LAWS(PVC)-1925-6-15

ARPIN KHAN Vs. CHANDI CHARAN GUHA

Decided On June 11, 1925
ARPIN KHAN Appellant
V/S
CHANDI CHARAN GUHA Respondents

JUDGEMENT

(1.) This is an appeal by the defendants Nos. 1 to 4 against a decision of the Subordinate Judge of the Second Court of Bakargunj, affirming a decision of the Munsif of the Sixth Court at Barisal.

(2.) The suit out of which the appeal arises was one by the landlords for possession of certain lands which formed the subject-matter of a permanent tenure held at a fixed rent by defendant No. 1. The defendant No, 1 purported to transfer to the defendants Nos. 2, 3 and 4, the tenure in suit and the plaintiffs contended that by virtue of a covenant contained in the lease the transfer was bad and the plaintiffs were entitled to re-enter under the terms of the kabala. I shall refer in a moment to the terms of the covenant but the two points urged before us in second appeal on behalf of the appellants are that on the terms of the covenant itself it cannot be enforced by the appellants who are successors of ills original lessor, it being contended, that upon the true construction of the covenant the benefit of right of re-entry was only reserved to the lessor and not to his successor-in-interest.

(3.) Secondly, it is urged that a covenant of this nature is bad.

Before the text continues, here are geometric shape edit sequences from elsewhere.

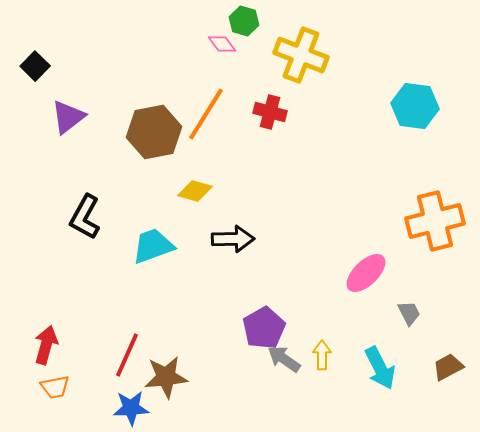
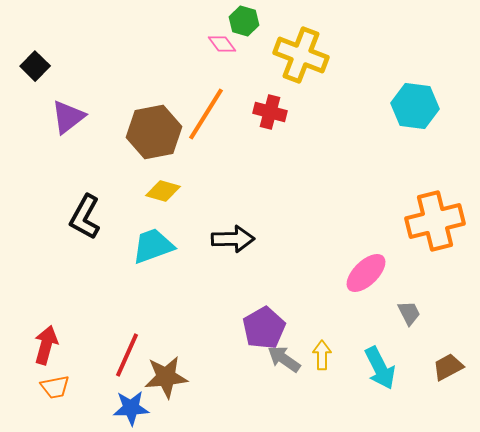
yellow diamond: moved 32 px left
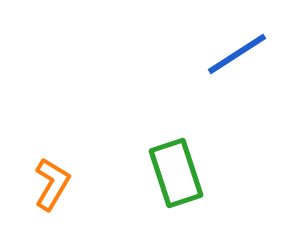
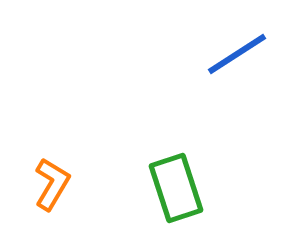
green rectangle: moved 15 px down
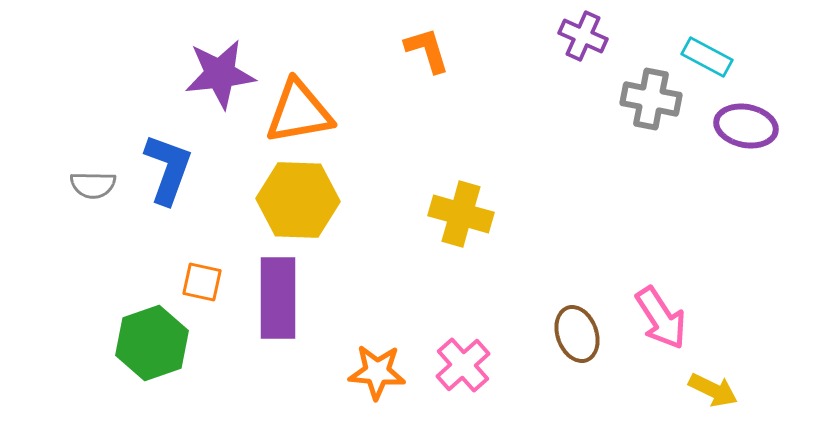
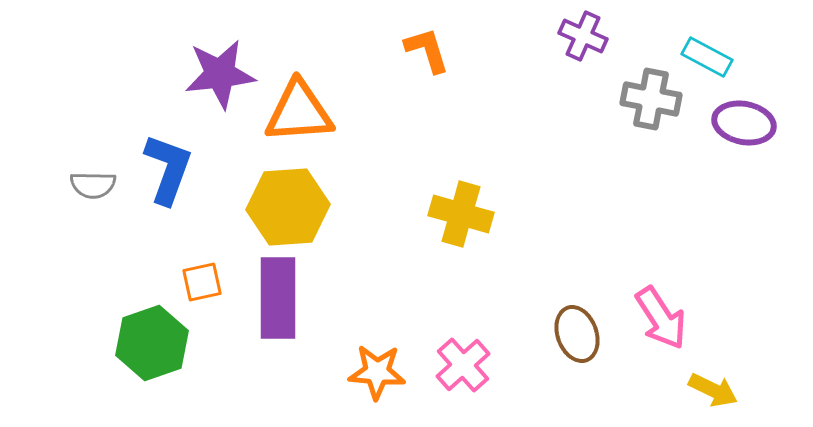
orange triangle: rotated 6 degrees clockwise
purple ellipse: moved 2 px left, 3 px up
yellow hexagon: moved 10 px left, 7 px down; rotated 6 degrees counterclockwise
orange square: rotated 24 degrees counterclockwise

The covenant is in these words: "Be it further known that, if there is necessity for you and your heirs to sell the said lands and jamas, then you and your heirs shall sell or transfer the same at proper value to us and our representatives; besides this, you shall not be competent to sell, or make a gift of the property to any body or to transfer it in any way; if you or they do, the same shall be rejected by Court and your osat nim howla right shall be cancelled and we shall be entitled to the right of khas possession of the said properties." I am reading a passage contained in the patta of the 17 Magh 1285 B. S., but we are told that it is similar in terms to that contained in the kabuliyat. 3. Now, what is urged is, as I have stated, that when you come to the part of the covenant which deals with the right of re-entry on sale the persons entitled to re- enter are described as we, that is, the lessors and not their successors-in-interest and accordingly, it is urged that there is no right of re-entry under the covenant in the plaintiffs who are successors-in-interest of the original lessor. There is no doubt that a covenant which involves a forfeiture must be construed strictly as against the grantor or in this case the lessor, but we must read the covenant as a whole and I think if one reads it so one is forced to the conclusion that it was intended to reserve the provisions of re-entry for the benefit of the lessor or for his successor- in-interest. The persons precluded from selling are the lessees and their heirs and the persons to whom the sale is to be made if they desire to sell are the lessors and their representatives. Accordingly this part of the covenant is not intended merely to extend to the lessors themselves, and I think, therefore, upon the true construction of the covenant taken as a whole that the right of re-entry was intended to extend to the representatives of the lessors if and when any sale took place by the lessees of the lands and jamas. So much for the first point.